Nothing should appear in the answer except the line containing "Les résultats sont" and the lines following it through the end of the listing, each given exactly.

EXTRACTED INFORMATION section start

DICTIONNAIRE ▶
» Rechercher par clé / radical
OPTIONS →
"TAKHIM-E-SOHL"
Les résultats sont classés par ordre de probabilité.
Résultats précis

EXTRACTED INFORMATION section end

RESULT FOR THIS EXERCISE:
Les résultats sont classés par ordre de probabilité.
Résultats précis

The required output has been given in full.